A família de Lucas, que foi diagnosticado com autismo aos 4 anos e meio, também tem as mesmas impressões. Segundo o servidor público Ricardo Alexandre Pinheiro de Oliveira, de 42 anos e pai do menino, as melhoras dos sintomas de Lucas após o transplante foram atestadas pela psicóloga que o acompanha também desde o diagnóstico.
De acordo com Ricardo, antes do transplante, Lucas tinha muita dificuldade de estabelecer relações sociais, tinha reações extremadas, crises de nervosismo e não tolerava contato com estranhos nem com crianças, com brincadeiras ou jogos infantis. “Após o transplante, ele ficou mais carinhoso, menos agressivo, passou a se relacionar com outras crianças, consegue até abraçar colegas da escola e cumprimentar desconhecidos”, afirmou o pai.
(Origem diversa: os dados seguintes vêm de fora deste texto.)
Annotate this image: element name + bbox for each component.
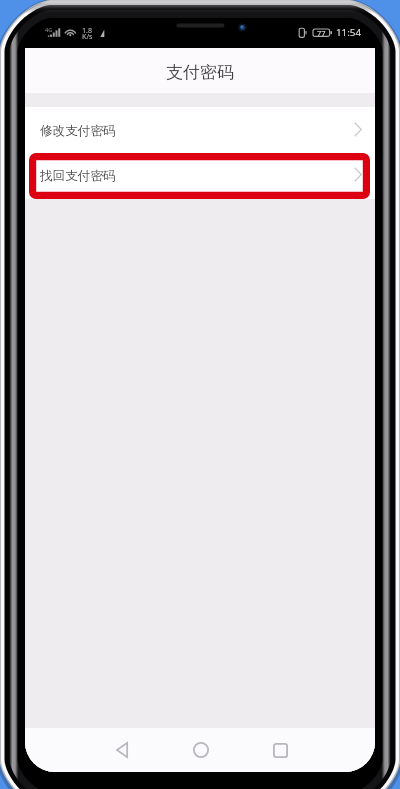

Ricardo também ressalta, no entanto, que nem ele nem a psicóloga que acompanha Lucas podem afirmar que a melhora seja exclusivamente por causa do transplante. “Sou pai de uma criança autista e não quero criar falsas expectativas para outros pais. Só sei que Lucas apresentou mudanças, pequenas coisas que se tornam grandes para quem vive o problema”, afirmou.
Cautela
A neuropediatra Rejane Macedo Campos, que trabalha com crianças autistas no Hospital Albert Einstein, diz que a teoria de que o autismo possa ser uma desorganização do sistema autoimune – e por isso seria tratado com terapia celular – é uma linha de pesquisa que tem sido discutida no mundo, mas ainda há poucos resultados a respeito, todos de achados isolados e experimentais.
A literatura mundial tem poucos relatos sobre casos de transplante em pacientes autistas. Um estudo recente realizado na Universidade de Duke (EUA) avaliou a segurança do transplante de sangue de cordão umbilical em 25 pacientes autistas que tinham sangue do cordão umbilical congelado.
Os pacientes foram avaliados antes do procedimento, seis meses e 12 meses depois. E a conclusão é que o transplante das células do cordão umbilical foi bem tolerado e que houve melhoras significativas nos aspectos comportamentais das crianças, também com redução na escala de classificação clínica do autismo. O próximo passo da pesquisa será fazer um estudo controlado.
“Esse é um assunto que tem aparecido aos poucos. A tese é de que haveria um processo celular inflamatório, que levaria à manifestação da doença. Como o autismo não tem uma causa específica, essa teoria tem ganhado força e muitos pesquisadores estão em busca de uma resposta”, afirmou Rejane.
De acordo com ela, o resultado encontrado após transplante é importante, mas requer mais estudos. “Tudo que se pesquisa é válido, mas falar de transplante para autismo ainda é muito precoce. Como foram apenas dois pacientes, o resultado não pode ser generalizado”, avalia.
Marisa Furia Silva, vice-presidente da Associação Brasileira de Autismo (ABRA), regional Sudeste, também reforça a necessidade de mais estudos para que esses resultados possam ser comemorados. “Como o autismo não tem cura, muitos pais saem fazendo qualquer coisa na expectativa de curar seus filhos. E não pode ser assim. A medicina está evoluindo muito, mas ainda não encontrou a causa do autismo nem um medicamento que cure. Nossa orientação é que, antes de fazer qualquer procedimento invasivo no seu filho, espere as comprovações científicas”, afirmou.